PHE advice for avoiding norovirus includes:

- Make sure you wash and dry your hands often and thoroughly, with soap and warm water. Good hand hygiene - whether you have norovirus or not - is important to reduce your risk of catching it – and other viruses around in the winter.

- Don’t rely on alcohol hand gels alone, handwashing is very important.

- Be especially careful to wash your hands after using the toilet or before touching food.

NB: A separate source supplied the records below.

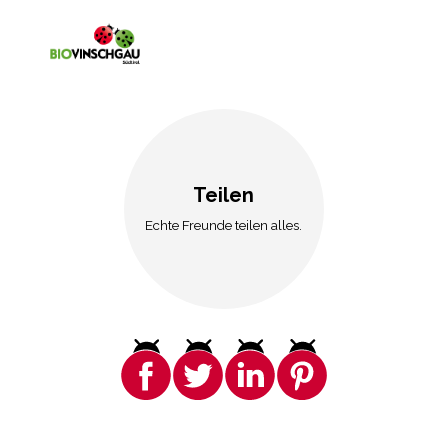
Teilen
Echte Freunde teilen alles.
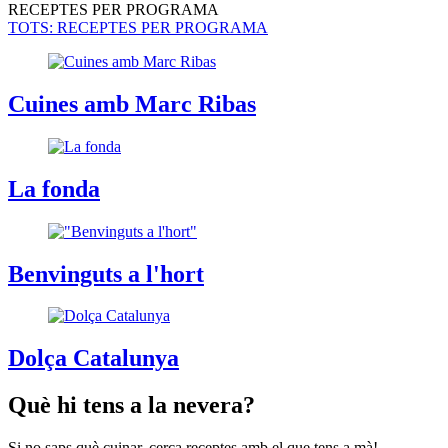
RECEPTES PER PROGRAMA
TOTS
: RECEPTES PER PROGRAMA
Cuines amb Marc Ribas
La fonda
Benvinguts a l'hort
Dolça Catalunya
Què hi tens a la nevera?
Si no saps què cuinar, cerca receptes amb el que tens a mà!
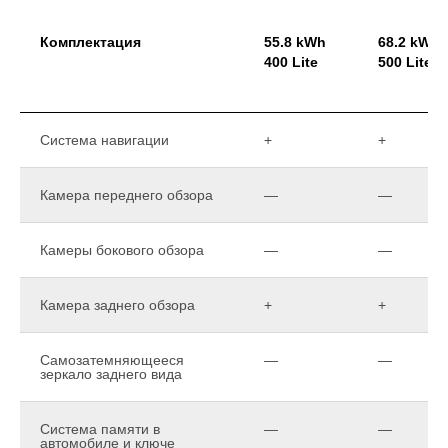
Комплектация
55.8 kWh
68.2 kWh
400 Lite
500 Lite
Система навигации
+
+
Камера переднего обзора
—
—
Камеры бокового обзора
—
—
Камера заднего обзора
+
+
Самозатемняющееся
—
—
зеркало заднего вида
Система памяти в
—
—
автомобиле и ключе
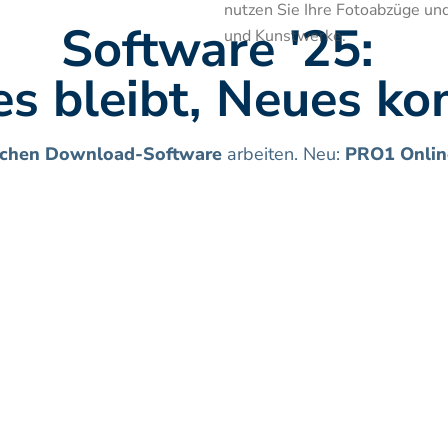
nutzen Sie Ihre Fotoabzüge und 
Software '25: 
und Kunstwerke.
s bleibt, Neues k
schen Download-Software
 arbeiten. Neu: 
PRO1 Onlin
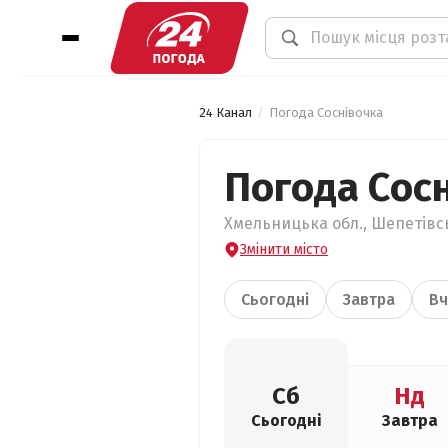
24 Канал
Погода Соснівочка
Погода Сос
Хмельницька обл., Шепетівсь
Змінити місто
Сьогодні
Завтра
Вч
Сб
Нд
Сьогодні
Завтра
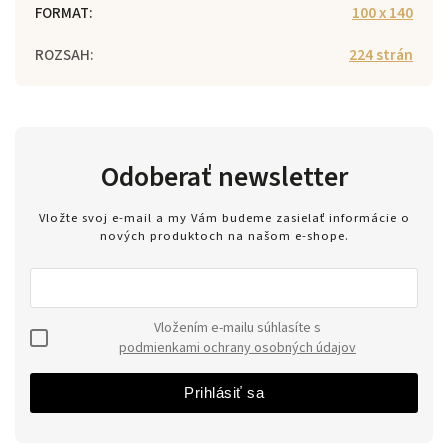
FORMAT
:
100 x 140
ROZSAH
:
224 strán
Odoberať newsletter
Vložte svoj e-mail a my Vám budeme zasielať informácie o
nových produktoch na našom e-shope.
Vložením e-mailu súhlasíte s
podmienkami ochrany osobných údajov
Prihlásiť sa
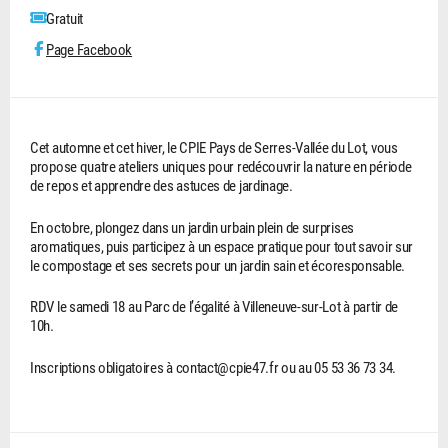
Gratuit
Page Facebook
Cet automne et cet hiver, le CPIE Pays de Serres-Vallée du Lot, vous
propose quatre ateliers uniques pour redécouvrir la nature en période
de repos et apprendre des astuces de jardinage.
En octobre, plongez dans un jardin urbain plein de surprises
aromatiques, puis participez à un espace pratique pour tout savoir sur
le compostage et ses secrets pour un jardin sain et écoresponsable. ​​
RDV le samedi 18 au Parc de l’égalité à Villeneuve-sur-Lot à partir de
10h.
Inscriptions obligatoires à contact@cpie47.fr ou au 05 53 36 73 34.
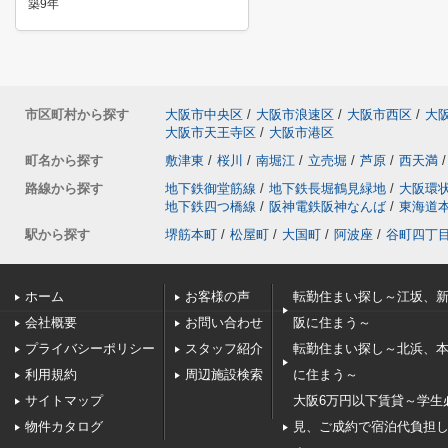
築9年
市区町村から探す
大阪市中央区
/
大阪市浪速区
/
大阪市西区
/
大
大阪市天王寺区
/
大阪市港区
町名から探す
敷津東
/
桜川
/
南堀江
/
立売堀
/
芦原
/
西天満
/
路線から探す
地下鉄御堂筋線
/
地下鉄長堀鶴見緑地
/
大阪環
地下鉄四つ橋線
/
阪神電鉄阪神なんば
/
東海道
駅から探す
堺筋本町
/
松屋町
/
大国町
/
阿波座
/
谷町四丁
ホーム
お客様の声
転勤住まい探し～江坂、
会社概要
お問い合わせ
阪に住まう～
プライバシーポリシー
スタッフ紹介
転勤住まい探し～北浜、
利用規約
周辺施設検索
に住まう～
サイトマップ
大阪6万円以下賃貸～学生
物件カタログ
見、ご成約で宿泊代負担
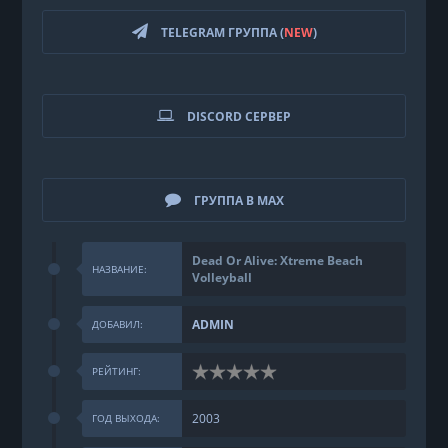
TELEGRAM ГРУППА (
NEW
)
DISCORD СЕРВЕР
ГРУППА В MAX
Dead Or Alive: Xtreme Beach
НАЗВАНИЕ:
Volleyball
ADMIN
ДОБАВИЛ:
РЕЙТИНГ:
2003
ГОД ВЫХОДА:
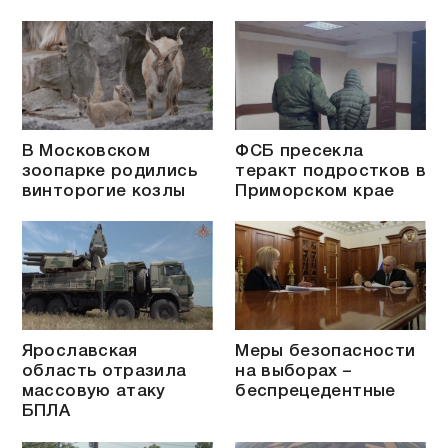
В Московском
ФСБ пресекла
зоопарке родились
теракт подростков в
винторогие козлы
Приморском крае
Ярославская
Меры безопасности
область отразила
на выборах –
массовую атаку
беспрецедентные
БПЛА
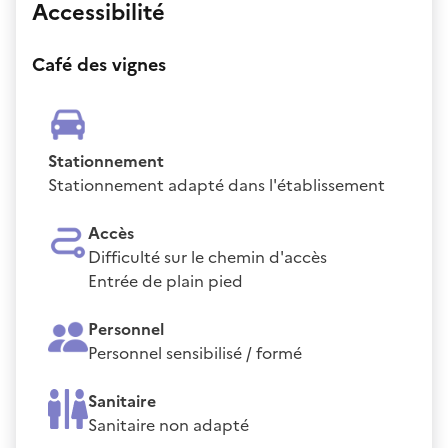
Accessibilité
Café des vignes
Stationnement
Stationnement adapté dans l'établissement
Accès
Difficulté sur le chemin d'accès
Entrée de plain pied
Personnel
Personnel sensibilisé / formé
Sanitaire
Sanitaire non adapté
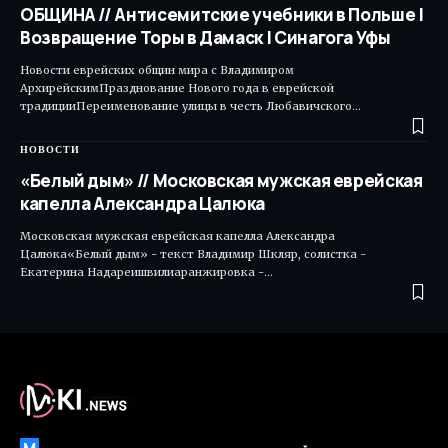
ОБЩИНА // Антисемитские учебники в Польше |
Возвращение Торы в Дамаск | Синагога Уфы
Новости еврейских общин мира с Владимиром
АрхирейскимПразднование Нового года в еврейской
традицииПереименование улицы в честь Любавичского…
НОВОСТИ
«Белый дым» // Московская мужская еврейская
капелла Александра Цалюка
Московская мужская еврейская капелла Александра
Цалюка«Белый дым» - текст Владимир Шкляр, солистка -
Екатерина Надареишвилиаранжировка -…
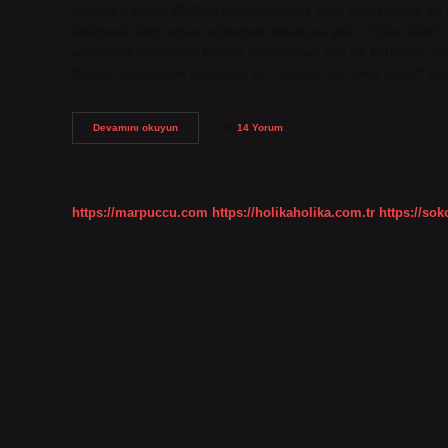
makale 6 Şubat 2019’da yayınlanmıştır. Ağız değiştirmek bi
kelimenin tam tersini söylemek anlamına gelir. “Sözcükleri 
arkasında durmayan kişileri tanımlamak için de kullanılır. 
Dudak uçuklatmak bir deyim mi? Çarpıcı bir ifade midir? D
Sahne
Devamını okuyun
14 Yorum
Olmak
Deyim
Midir
https://marpuccu.com
https://holikaholika.com.tr
https://so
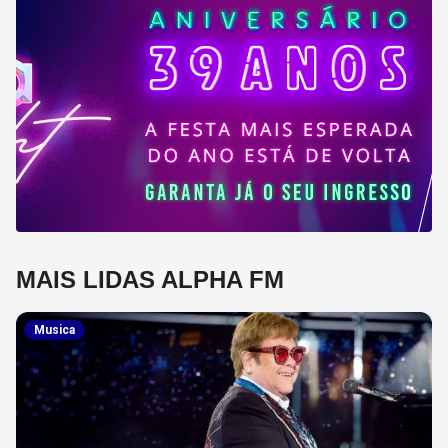
MAIS LIDAS ALPHA FM
Musica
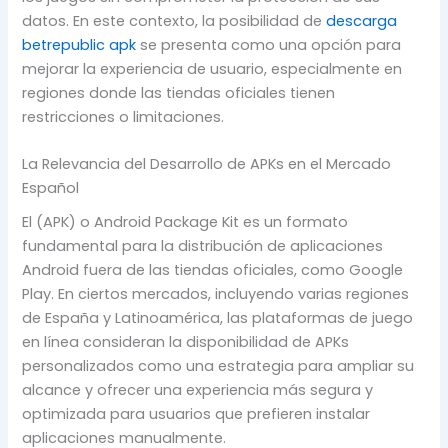
datos. En este contexto, la posibilidad de
descarga
betrepublic apk
se presenta como una opción para
mejorar la experiencia de usuario, especialmente en
regiones donde las tiendas oficiales tienen
restricciones o limitaciones.
La Relevancia del Desarrollo de APKs en el Mercado
Español
El (APK) o Android Package Kit es un formato
fundamental para la distribución de aplicaciones
Android fuera de las tiendas oficiales, como Google
Play. En ciertos mercados, incluyendo varias regiones
de España y Latinoamérica, las plataformas de juego
en línea consideran la disponibilidad de APKs
personalizados como una estrategia para ampliar su
alcance y ofrecer una experiencia más segura y
optimizada para usuarios que prefieren instalar
aplicaciones manualmente.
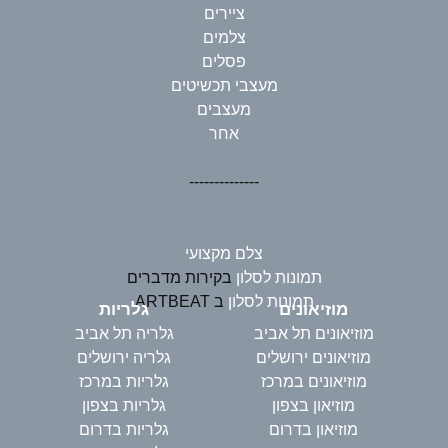
ציירים
צלמים
פסלים
מעצבי תכשיטים
מעצבים
אחר
--------------
צלם מקצועי
תמונות לסלון
בקירות מדברים
תמונות לסלון
ב ARTBEAT
מוזיאונים
גלריות
מוזיאונים תל אביב
גלריה תל אביב
מוזיאונים ירושלים
גלריה ירושלים
מוזיאונים במרכז
גלריות במרכז
מוזיאון בצפון
גלריות בצפון
מוזיאון בדרום
גלריות בדרום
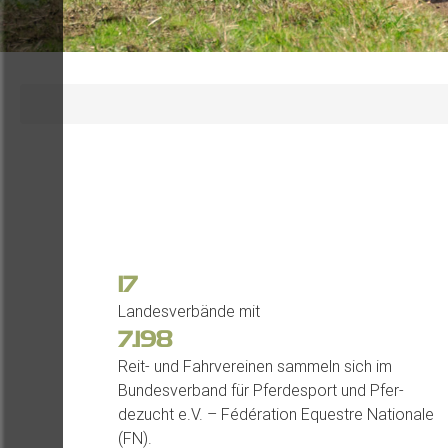
Skip
to
main
content
17
Landesverbände mit
7.198
Reit- und Fahrvereinen sammeln sich im
Bundesverband für Pferdesport und Pfer-
dezucht e.V. – Fédération Equestre Nationale
(FN).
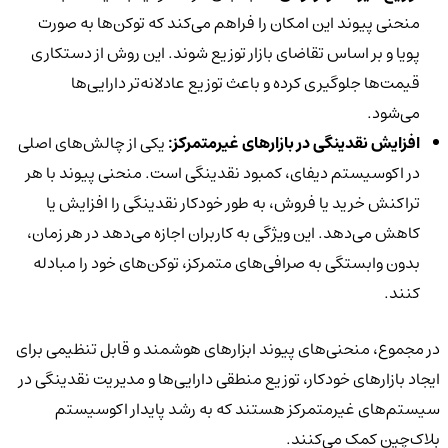
منحنی پیوند این امکان را فراهم می‌کند که توکن‌ها به صورت
پویا و بر اساس تقاضای بازار توزیع شوند. این روش از دستکاری
قیمت‌ها جلوگیری کرده و باعث توزیع عادلانه‌تر دارایی‌ها
می‌شود.
افزایش نقدینگی در بازارهای غیرمتمرکز:
یکی از چالش‌های اصلی
در اکوسیستم دیفای، کمبود نقدینگی است. منحنی پیوند با هر
تراکنش خرید یا فروش، به طور خودکار نقدینگی را افزایش یا
کاهش می‌دهد. این ویژگی به کاربران اجازه می‌دهد در هر زمان،
بدون وابستگی به صرافی‌های متمرکز، توکن‌های خود را مبادله
کنند.
در مجموع، منحنی‌های پیوند ابزارهای هوشمند و قابل تنظیمی برای
ایجاد بازارهای خودکار، توزیع منطقی دارایی‌ها و مدیریت نقدینگی در
سیستم‌های غیرمتمرکز هستند که به رشد پایدار اکوسیستم
بلاک‌چین کمک می‌کنند.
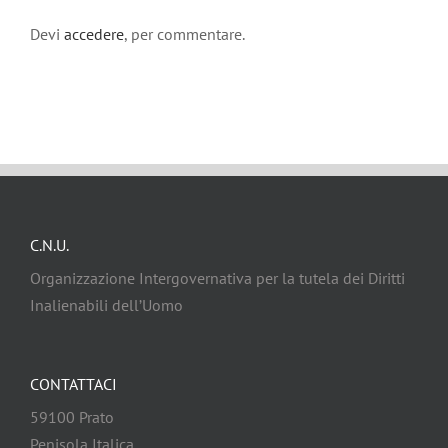
Devi
accedere
, per commentare.
C.N.U.
Organizzazione Intergovernativa per la tutela dei Diritti
Inalienabili dell’Uomo
CONTATTACI
59100 Prato
Penisola Italica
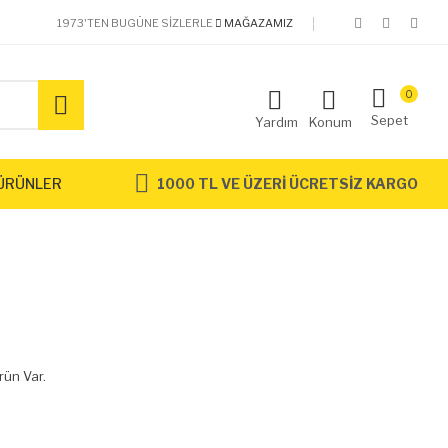
1973'TEN BUGÜNE SIZLERLE
MAĞAZAMIZ
0
Sepet
Yardım
Konum
ÜRÜNLER
1000 TL VE ÜZERİ ÜCRETSİZ KARGO
rün Var.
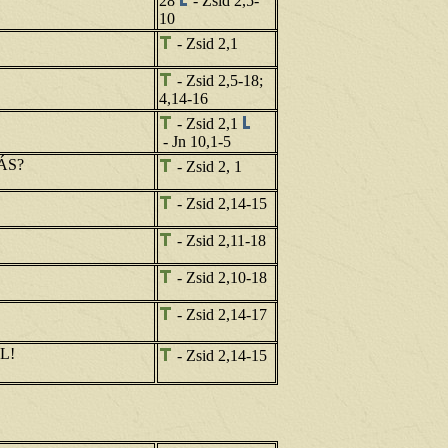
28
- Zsid 2,5-
10
- Zsid 2,1
- Zsid 2,5-18;
4,14-16
- Zsid 2,1
- Jn 10,1-5
ÁS?
- Zsid 2, 1
- Zsid 2,14-15
- Zsid 2,11-18
- Zsid 2,10-18
- Zsid 2,14-17
L!
- Zsid 2,14-15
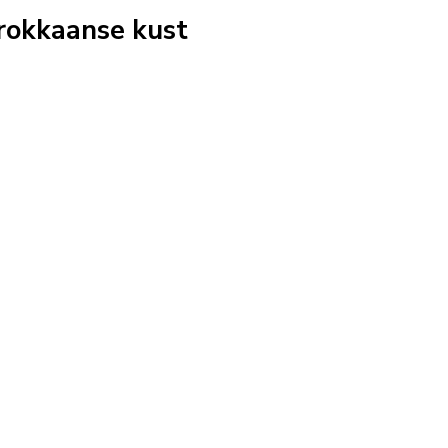
rokkaanse kust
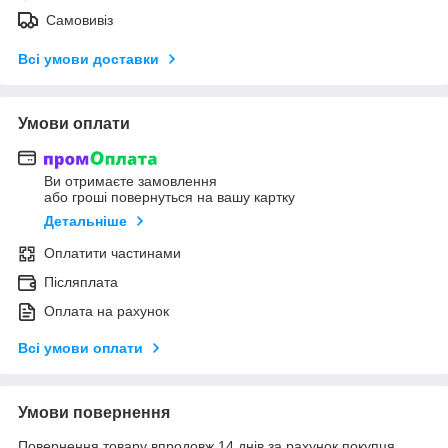
Самовивіз
Всі умови доставки
Умови оплати
Ви отримаєте замовлення
або гроші повернуться на вашу картку
Детальніше
Оплатити частинами
Післяплата
Оплата на рахунок
Всі умови оплати
Умови повернення
Повернення товару впродовж 14 днів за рахунок покупця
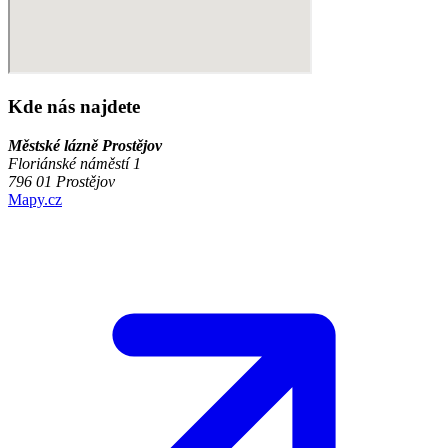
Kde nás najdete
Městské lázně Prostějov
Floriánské náměstí 1
796 01 Prostějov
Mapy.cz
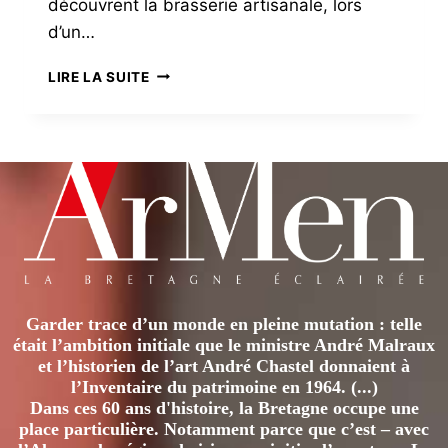
découvrent la brasserie artisanale, lors
d’un…
BRASSERIES
LIRE LA SUITE
ARTISANALES
ET
MICRO-
BRASSERIES
–
LES
BIÈRES
BRETONNES,
MARQUES
D’UN
TERRITOIRE
Garder trace d’un monde en pleine mutation : telle
?
était l’ambition initiale que le ministre André Malraux
et l’historien de l’art André Chastel donnaient à
l’Inventaire du patrimoine en 1964. (...)
Dans ces 60 ans d'histoire, la Bretagne occupe une
place particulière. Notamment parce que c’est – avec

- If you have vomiting and diarrhoea symptoms:

- It is important to drink plenty of fluids to prevent dehydration, especially in the very young or the elderly. Remember you need to drink more than unusual to replace fluids lost from vomiting and diarrhoea

- Consult a pharmacist for advice on over-the-counter medicines to reduce any fever or aches and pains

- Get plenty of rest

- Stay away from work and keep children away from school until at least 48 hours after the symptoms have stopped. Don’t visit vulnerable family or friends, especially people in hospitals or care homes, to reduce the risk of passing the virus on.

There is no specific treatment for norovirus and seeing a doctor is not usually necessary. Don’t visit your GP or a hospital A&E department, to avoid passing the virus on to others. However, if you or your child has symptoms of severe dehydration, has bloody diarrhoea, your symptoms haven’t improved after a few days or you have a serious underlying health condition, telephone your GP or NHS 111 to get medical advice.

- If you are living in the same household as someone who has symptoms:

- Be careful when clearing up after someone who has been ill – wash your hands frequently.

- Disinfect any surfaces or objects that could be contaminated with a household cleaning product.

- Wash any items of clothing, bedding, or towels that could have been contaminated on a separate hot wash, to ensure the virus is killed.